At the periphery, it is less reassuring. About ten high-profile candidates have been banned from the election trail for 72 hours for hate speech, fuelling caste tensions and playing the religion card. Unsavoury tactics are used by candidates scrambling for votes. It is true that Modi has made an effort to change his image as an anti-Muslim zealot, reached out to the Bora and Muslim communities, spoken of the need to separate religion form politics, and tried to live down his apprenticeship as an RSS recruit. But can the Muslim community let down its guard; is there enough to persuade India that the man has been transformed? I quote an entire paragraph from The Economist of 2-8 March.

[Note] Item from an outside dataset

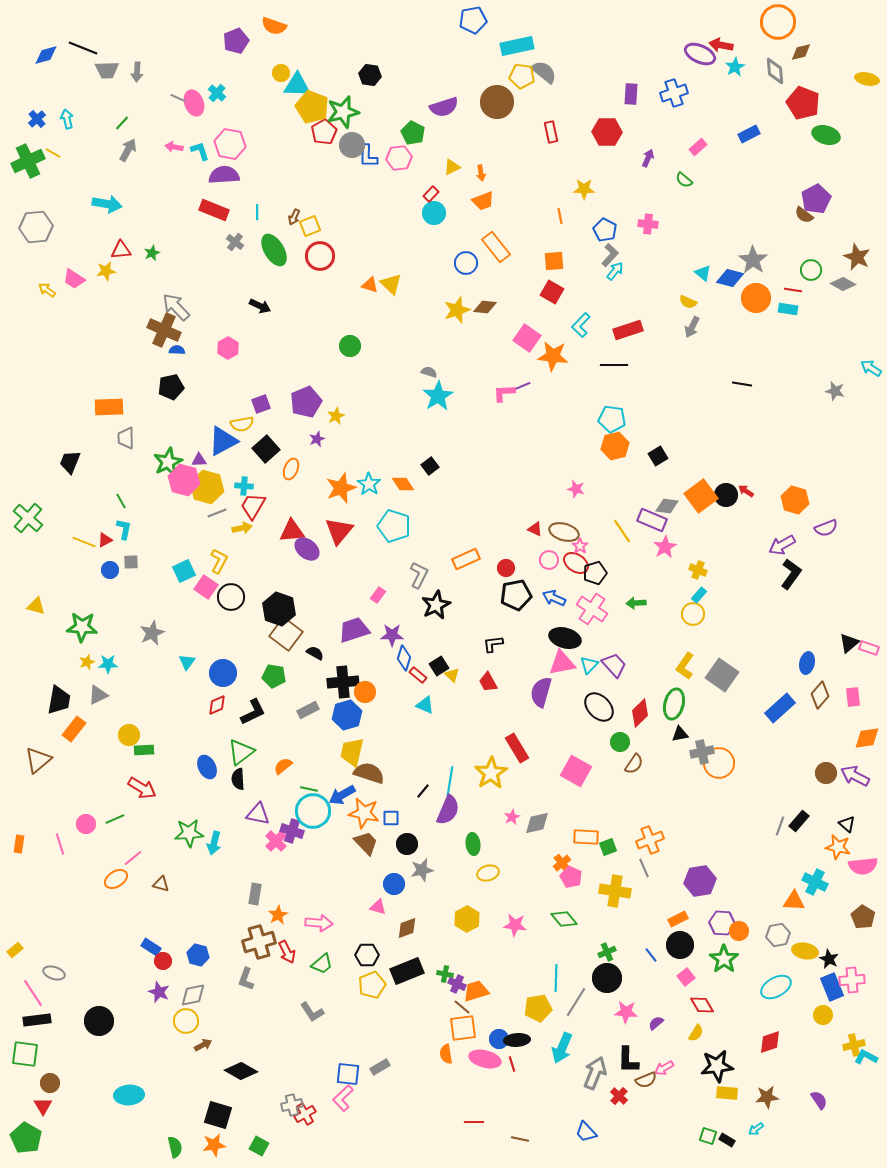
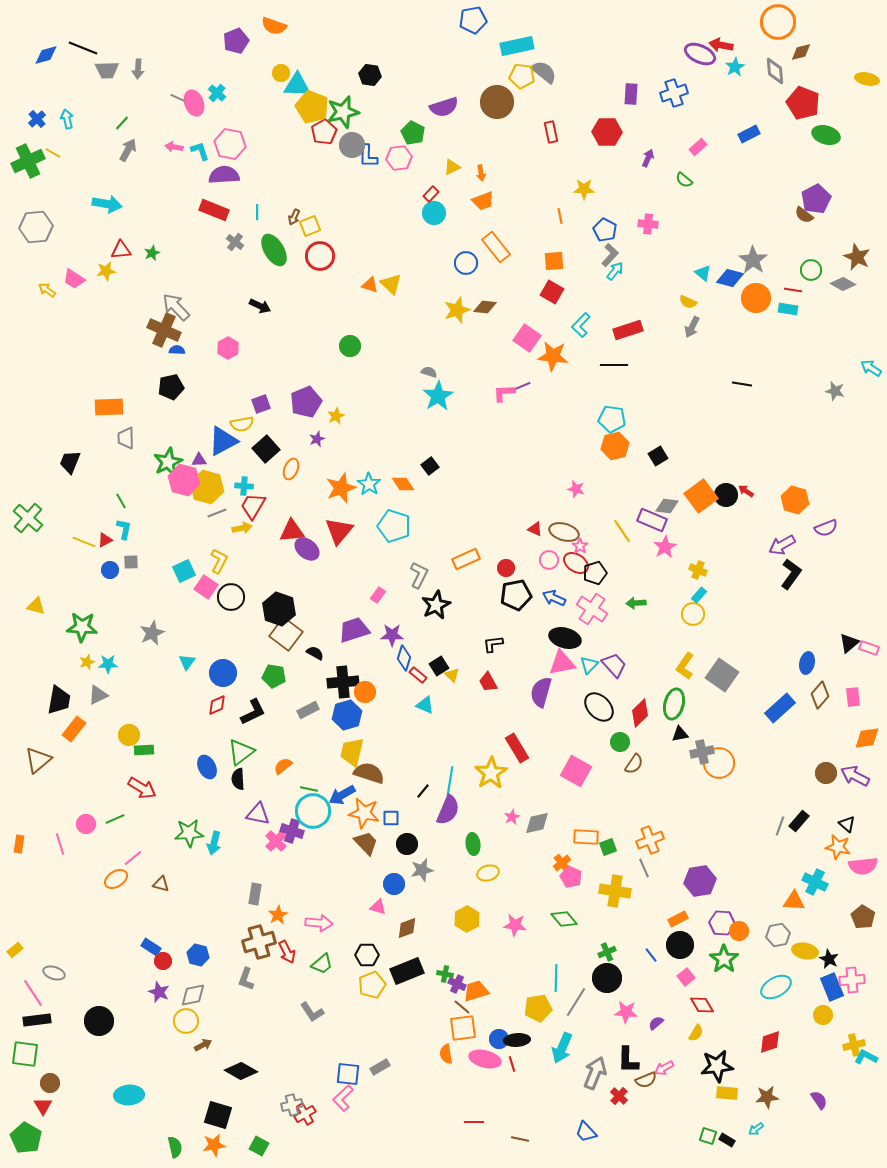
gray arrow at (137, 72): moved 1 px right, 3 px up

“Modi has not sparked the outright communal conflagration his critics, The Economist included, fretted about before he became prime minister. But his government has often displayed hostility to India’s Muslim minority and sympathy to for those who see Hinduism as under threat from internal and external foes. He has appointed a bigoted Hindu prelate Yogi Adityanath, as chief minister of India’s most populous state, Uttar Pradesh. A member of his cabinet presented garlands to a group of Hindu men convicted of lynching a Muslim for selling beef. Modi himself has suspended the elected government of Jammu & Kashmir, India’s only Muslim majority state, and used force to suppress protests there leading to horrific civilian casualties.”

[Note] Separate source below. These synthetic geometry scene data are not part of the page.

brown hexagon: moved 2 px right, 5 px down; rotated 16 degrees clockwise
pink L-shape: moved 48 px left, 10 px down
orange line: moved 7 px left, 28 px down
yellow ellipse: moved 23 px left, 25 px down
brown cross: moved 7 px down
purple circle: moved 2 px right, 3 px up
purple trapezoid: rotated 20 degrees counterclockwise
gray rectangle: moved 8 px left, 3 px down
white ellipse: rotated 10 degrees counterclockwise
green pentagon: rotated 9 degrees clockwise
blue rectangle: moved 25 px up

On balance which way does the coin flip? Since this column has argued that Modi is very likely to be re-elected prime minister for another term, the important task is to be vigilant and not to be carried away by promises that may turn out to be hollow. India’s minorities and Indians committed to democracy must not let themselves be seduced. Even in the minds of those of us who have noted that a less Hindutva Modi does at times emerge, what guarantee is there that the more Hindutva incarnation will not resurface? Allies he is dependent on may call the shots after the elections and harsher communalism may resurface. For example, Mrs Pragya Thakur a Hindu zealot, suspected of orchestrating a bomb blast that killed six and injured 101 in Malegaon in 2008 and currently out on bail, is running on the BJP ticket. The first time a person charged with terrorism has been nominated for parliament in India! All this is a pity because Modi can discard these communal props and project himself as prime minister for all of India and thus win a much larger support base. Rather than envy Nehru he can aspire to Nehruesque stature and universal respect.
Till then qualms about Hindutva cannot be ignored, therefore the nation has to remain vigilant and the people ready to mobilise against communalism and for the defence of democracy. Modi may win (hopefully with a sharp rap on the knuckles) for economic reasons since Modi-NDP-BJP projects an image that gives greater confidence than the Rahul-UPA-Congress alternative and because of communal campaign rhetoric. All this be as it may, “eternal vigilance is the price of freedom” and will remain a sine qua non in the post-election era.